Visual effects supervisor Ed Mendez does terrific work with the film’s visual effects that isn’t used much except for a key moment in the film’s climax as it relates to the activities of Kevin’s new personality. Sound editor Skip Lievsay does superb work with the sound as it play into the atmosphere of the locations as well as the tense moments in the suspense into what Kevin becomes. The film’s music by West Dylan Thordson is wonderful for its eerie ambient-based score that help set a tone for the scene without overdoing it while music supervisor Susan Jacobs brings in a soundtrack of a variety of music from hip-hop, classical, indie, and score music from other films to play into the world the characters live in.
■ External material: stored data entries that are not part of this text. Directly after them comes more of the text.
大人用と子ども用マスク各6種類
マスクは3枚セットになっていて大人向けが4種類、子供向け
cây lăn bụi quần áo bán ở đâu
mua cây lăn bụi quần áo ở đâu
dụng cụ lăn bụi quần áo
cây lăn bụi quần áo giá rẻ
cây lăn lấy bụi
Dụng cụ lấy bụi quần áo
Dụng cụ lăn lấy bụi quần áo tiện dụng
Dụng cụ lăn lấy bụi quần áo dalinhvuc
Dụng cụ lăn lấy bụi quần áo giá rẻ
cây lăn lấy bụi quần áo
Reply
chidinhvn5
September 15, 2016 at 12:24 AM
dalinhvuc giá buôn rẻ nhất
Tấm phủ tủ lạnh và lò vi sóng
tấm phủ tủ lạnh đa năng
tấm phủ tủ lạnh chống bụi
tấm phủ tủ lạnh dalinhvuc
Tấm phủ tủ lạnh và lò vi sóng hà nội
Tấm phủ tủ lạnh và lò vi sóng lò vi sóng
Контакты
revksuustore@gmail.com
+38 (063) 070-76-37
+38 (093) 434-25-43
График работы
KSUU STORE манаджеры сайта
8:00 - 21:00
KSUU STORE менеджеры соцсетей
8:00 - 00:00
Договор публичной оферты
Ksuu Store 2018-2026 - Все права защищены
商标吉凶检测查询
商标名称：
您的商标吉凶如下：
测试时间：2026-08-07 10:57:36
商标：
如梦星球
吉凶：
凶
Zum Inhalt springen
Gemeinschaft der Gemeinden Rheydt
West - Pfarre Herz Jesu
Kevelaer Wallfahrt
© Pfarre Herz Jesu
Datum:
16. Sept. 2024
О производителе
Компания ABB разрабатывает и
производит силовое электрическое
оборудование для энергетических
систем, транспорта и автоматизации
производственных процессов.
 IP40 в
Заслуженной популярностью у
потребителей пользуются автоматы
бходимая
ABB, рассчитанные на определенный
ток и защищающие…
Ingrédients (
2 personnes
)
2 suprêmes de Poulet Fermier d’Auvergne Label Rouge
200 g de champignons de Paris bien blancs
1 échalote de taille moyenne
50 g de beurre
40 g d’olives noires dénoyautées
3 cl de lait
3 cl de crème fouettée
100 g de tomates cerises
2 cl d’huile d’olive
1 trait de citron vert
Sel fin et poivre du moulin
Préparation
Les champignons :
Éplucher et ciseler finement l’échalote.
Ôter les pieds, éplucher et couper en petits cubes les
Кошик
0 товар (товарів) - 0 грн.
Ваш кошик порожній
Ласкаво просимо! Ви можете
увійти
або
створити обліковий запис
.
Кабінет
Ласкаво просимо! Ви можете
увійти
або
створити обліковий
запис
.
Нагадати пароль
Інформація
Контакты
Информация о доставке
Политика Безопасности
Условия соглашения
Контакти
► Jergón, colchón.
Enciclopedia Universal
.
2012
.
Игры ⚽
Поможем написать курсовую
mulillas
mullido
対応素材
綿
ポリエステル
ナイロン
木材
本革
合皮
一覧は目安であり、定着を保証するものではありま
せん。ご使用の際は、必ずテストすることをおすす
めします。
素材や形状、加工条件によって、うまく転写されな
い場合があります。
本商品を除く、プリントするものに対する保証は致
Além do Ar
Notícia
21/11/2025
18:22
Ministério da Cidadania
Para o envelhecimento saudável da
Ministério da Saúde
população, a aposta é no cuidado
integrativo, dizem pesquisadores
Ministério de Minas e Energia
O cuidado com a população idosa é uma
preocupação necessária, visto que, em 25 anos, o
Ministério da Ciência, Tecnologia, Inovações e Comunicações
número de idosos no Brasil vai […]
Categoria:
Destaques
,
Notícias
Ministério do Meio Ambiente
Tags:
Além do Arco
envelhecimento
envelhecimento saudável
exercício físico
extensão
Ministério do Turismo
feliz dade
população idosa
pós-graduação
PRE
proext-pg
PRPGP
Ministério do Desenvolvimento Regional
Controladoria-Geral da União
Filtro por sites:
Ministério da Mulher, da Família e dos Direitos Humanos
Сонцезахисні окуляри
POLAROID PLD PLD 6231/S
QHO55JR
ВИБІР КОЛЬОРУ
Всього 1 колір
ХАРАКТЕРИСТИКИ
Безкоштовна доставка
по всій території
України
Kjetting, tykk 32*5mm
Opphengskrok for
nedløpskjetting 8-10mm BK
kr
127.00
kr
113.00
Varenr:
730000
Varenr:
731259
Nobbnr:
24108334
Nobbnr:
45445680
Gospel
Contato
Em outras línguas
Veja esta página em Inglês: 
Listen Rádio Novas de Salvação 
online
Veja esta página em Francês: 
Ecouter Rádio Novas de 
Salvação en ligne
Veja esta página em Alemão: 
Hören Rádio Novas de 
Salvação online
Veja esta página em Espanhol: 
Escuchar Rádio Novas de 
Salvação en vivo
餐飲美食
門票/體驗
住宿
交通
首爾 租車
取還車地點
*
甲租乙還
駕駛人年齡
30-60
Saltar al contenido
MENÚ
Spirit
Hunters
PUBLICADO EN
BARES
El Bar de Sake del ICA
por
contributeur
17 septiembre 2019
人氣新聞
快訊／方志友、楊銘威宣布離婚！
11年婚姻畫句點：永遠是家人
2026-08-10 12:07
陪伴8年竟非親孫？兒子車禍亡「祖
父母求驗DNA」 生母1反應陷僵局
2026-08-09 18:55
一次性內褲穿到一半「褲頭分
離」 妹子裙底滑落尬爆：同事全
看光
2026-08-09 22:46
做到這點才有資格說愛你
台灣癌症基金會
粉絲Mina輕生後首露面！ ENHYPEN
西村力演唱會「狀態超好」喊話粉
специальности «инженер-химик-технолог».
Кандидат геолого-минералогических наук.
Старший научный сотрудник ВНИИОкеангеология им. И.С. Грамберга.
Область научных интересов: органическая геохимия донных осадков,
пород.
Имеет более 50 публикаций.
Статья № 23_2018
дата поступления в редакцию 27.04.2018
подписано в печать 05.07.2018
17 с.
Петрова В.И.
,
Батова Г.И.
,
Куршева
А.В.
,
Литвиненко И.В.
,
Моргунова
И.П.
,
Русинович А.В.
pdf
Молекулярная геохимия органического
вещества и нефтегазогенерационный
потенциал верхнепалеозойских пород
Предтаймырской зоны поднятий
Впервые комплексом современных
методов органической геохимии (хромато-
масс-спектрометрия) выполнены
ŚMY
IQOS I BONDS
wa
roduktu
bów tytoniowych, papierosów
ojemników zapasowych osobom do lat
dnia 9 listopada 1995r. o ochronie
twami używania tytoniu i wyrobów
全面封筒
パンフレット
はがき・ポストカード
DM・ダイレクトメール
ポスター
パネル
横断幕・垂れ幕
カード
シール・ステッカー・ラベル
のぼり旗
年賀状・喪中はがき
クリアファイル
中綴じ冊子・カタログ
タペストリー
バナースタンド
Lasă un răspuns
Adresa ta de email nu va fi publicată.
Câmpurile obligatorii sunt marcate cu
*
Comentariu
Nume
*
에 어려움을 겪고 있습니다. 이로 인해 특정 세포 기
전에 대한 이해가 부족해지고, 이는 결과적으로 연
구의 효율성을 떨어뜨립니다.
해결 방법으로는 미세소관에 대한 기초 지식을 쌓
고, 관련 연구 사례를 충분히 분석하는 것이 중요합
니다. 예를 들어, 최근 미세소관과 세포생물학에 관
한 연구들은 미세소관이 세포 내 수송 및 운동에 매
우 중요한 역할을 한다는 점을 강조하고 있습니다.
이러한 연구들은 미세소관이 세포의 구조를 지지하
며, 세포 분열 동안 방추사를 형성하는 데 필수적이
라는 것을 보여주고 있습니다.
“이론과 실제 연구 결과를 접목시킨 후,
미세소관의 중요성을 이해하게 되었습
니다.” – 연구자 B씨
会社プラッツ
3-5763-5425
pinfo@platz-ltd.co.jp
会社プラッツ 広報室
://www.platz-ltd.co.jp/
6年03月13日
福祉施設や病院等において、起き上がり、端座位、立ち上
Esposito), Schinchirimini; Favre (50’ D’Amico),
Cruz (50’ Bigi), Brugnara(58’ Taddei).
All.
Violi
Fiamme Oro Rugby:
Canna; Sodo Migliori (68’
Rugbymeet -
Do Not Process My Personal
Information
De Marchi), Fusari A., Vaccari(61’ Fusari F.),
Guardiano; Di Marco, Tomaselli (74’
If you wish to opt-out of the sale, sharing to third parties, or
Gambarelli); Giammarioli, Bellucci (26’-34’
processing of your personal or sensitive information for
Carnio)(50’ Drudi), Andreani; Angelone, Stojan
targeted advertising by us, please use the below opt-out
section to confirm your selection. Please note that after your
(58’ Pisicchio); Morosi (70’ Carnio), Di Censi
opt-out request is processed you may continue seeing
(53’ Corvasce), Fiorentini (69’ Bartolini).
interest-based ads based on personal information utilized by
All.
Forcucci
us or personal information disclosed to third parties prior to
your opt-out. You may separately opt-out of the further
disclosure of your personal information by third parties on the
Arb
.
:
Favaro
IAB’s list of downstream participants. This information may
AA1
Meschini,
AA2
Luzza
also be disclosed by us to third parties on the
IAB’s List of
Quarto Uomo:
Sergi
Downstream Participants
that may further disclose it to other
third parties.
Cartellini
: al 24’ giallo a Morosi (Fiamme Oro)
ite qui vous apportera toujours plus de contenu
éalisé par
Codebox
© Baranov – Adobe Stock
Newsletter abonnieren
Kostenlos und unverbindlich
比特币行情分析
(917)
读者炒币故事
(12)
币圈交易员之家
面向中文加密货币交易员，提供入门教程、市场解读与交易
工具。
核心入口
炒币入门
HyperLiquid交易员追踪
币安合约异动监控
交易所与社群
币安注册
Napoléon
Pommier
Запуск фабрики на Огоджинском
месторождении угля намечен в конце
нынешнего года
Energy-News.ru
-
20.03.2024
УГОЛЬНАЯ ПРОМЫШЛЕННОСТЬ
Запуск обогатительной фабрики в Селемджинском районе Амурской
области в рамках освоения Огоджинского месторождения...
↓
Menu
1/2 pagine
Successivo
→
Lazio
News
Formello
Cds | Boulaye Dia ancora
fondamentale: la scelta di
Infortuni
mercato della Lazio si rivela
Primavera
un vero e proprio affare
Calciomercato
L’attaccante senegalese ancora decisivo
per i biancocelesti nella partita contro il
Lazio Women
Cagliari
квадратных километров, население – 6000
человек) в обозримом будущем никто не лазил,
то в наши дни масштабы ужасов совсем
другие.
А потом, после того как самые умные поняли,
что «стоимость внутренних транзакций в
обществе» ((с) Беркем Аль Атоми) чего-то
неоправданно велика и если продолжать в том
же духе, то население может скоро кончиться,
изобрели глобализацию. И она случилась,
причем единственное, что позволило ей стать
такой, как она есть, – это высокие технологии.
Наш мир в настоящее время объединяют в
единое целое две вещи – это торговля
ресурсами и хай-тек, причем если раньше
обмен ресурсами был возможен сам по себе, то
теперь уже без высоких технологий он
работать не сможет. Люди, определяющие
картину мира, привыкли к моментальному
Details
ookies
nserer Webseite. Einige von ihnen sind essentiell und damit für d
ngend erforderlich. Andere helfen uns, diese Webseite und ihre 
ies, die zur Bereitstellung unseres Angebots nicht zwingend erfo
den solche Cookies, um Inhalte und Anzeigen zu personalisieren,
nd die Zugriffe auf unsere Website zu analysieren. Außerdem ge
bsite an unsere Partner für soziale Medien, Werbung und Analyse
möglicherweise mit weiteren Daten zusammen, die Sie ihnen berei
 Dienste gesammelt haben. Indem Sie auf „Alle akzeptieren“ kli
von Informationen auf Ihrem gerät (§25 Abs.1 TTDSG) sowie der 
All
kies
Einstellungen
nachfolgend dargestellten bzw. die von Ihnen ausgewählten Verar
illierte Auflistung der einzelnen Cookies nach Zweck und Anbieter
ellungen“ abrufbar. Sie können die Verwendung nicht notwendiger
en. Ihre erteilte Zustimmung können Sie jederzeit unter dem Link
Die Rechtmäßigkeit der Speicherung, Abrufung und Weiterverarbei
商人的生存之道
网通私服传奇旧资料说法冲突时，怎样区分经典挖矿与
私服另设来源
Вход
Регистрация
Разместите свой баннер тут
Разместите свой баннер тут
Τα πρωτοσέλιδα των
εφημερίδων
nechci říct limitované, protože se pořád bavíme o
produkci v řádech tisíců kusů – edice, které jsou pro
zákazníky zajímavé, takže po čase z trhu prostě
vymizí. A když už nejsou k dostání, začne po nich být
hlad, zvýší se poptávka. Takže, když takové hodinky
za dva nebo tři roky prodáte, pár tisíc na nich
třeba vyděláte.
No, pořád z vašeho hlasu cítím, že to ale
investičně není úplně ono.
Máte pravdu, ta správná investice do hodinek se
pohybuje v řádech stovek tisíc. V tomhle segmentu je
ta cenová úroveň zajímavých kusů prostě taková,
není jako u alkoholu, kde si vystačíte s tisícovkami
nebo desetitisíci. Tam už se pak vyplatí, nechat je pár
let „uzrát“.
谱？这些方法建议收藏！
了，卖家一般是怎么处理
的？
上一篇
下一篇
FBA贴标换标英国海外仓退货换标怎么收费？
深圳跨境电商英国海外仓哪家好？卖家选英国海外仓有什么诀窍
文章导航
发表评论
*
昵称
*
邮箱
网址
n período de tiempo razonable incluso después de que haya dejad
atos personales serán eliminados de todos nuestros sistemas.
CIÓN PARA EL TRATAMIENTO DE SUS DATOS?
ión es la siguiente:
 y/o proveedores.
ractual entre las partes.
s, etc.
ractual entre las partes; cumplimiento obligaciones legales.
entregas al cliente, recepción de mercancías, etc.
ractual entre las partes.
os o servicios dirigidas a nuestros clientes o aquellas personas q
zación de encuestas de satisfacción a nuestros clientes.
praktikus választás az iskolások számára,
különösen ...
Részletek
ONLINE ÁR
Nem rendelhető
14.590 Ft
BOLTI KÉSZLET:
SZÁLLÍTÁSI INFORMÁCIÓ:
The casting by Douglas Aibel is marvelous as it include some notable small roles and appearances from M. Night Shyamalan in a cameo as a security guard who recorded a video of Barry walking out of Dr. Fletcher’s building, Lyne Renee as an academic director for a seminar that Dr. Fletcher is speaking at, Neal Huff as Claire’s father at the beginning of the film before he gets knocked out by Kevin, Sebastian Arcelus as Casey’s father in Casey’s flashback scenes, Brad William Henke as Casey’s uncle John who is seen in the flashbacks as someone that is involved with Casey’s trauma, and Izzie Coffey as a young Casey from her own flashbacks. Jessica Sula and Haley Lu Richardson are fantastic in their respective roles as Marcia and Claire as two teenage girls captured by Kevin as they try to fight back in some ways with the latter leading the charge while the former also tries to fight Kevin as they both end up being isolated.

Betty Buckley is brilliant as Dr. Fletcher as a psychiatrist who is trying to understand Kevin’s condition as she notices that Kevin is starting to behave differently as Barry and later into other personalities such as Dennis where she believes that a new condition has emerged. Anya Taylor-Joy is amazing as Casey Cooke as a teenage girl who is also abducted by Kevin as she tries to understand Kevin while not wanting to do anything that could get her killed due to her own traumas where she would make a chilling discovery as it’s a restrained yet intoxicating performance from Taylor-Joy. Finally, there’s James McAvoy in a tremendous performance as Kevin Wendell Crumb as a man with 23 different personalities as McAvoy displays a lot of different accents, demeanors, and physical stances to play these personalities where he manages to be charming but also dangerous as it is really a career-defining performance from McAvoy.

Split is a sensational film from M. Night Shyamalan that features a tour-de-force performance from James McAvoy. Along with strong supporting work from Anya Taylor-Joy and Betty Buckley as well as eerie visuals, a discomforting setting, and a haunting music score. It is a film that marks a major return to form for M. Night Shyamalan as well as be a chilling suspense film that play into the idea of three young women dealing with the unknown. In the end, Split is a phenomenal film from M. Night Shyamalan.

M. Night Shyamalan Films: (Praying with Anger) – (Wide Awake) – (The Sixth Sense) – (Unbreakable) – (Signs) – (The Village) – (Lady in the Water) – (The Happening) – (The Last Airbender) – (After Earth) – (The Visit (2015 film)) – (Glass)

© thevoid99 2018


Dell said...

So happy you like this one. It really is a return to the glory days for M. Night. Easily his best movie in years. And I totally agree this is a career defining performance for McAvoy. He kills it, here. I am so looking forward to Glass.

Brittani Burnham said...

I liked this, but didn't love it as much as so many others did. The performances were excellent, and I'll see Glass so M. Night did his job. lol

thevoid99 said...

@Wendell-I was skeptical about it but then I saw bits of what James McAvoy did so I gave it a shot and.... motherfucker, it was awesome. This is definitely a return to form for M. Night and I hope Glass delivers.

@Brittani-I might go see Glass if the reviews are good and see if Split isn't some fluke though I don't think After Earth was his fault into why that film sucked. I blame that on Will Smith and his no-talent douchebag son.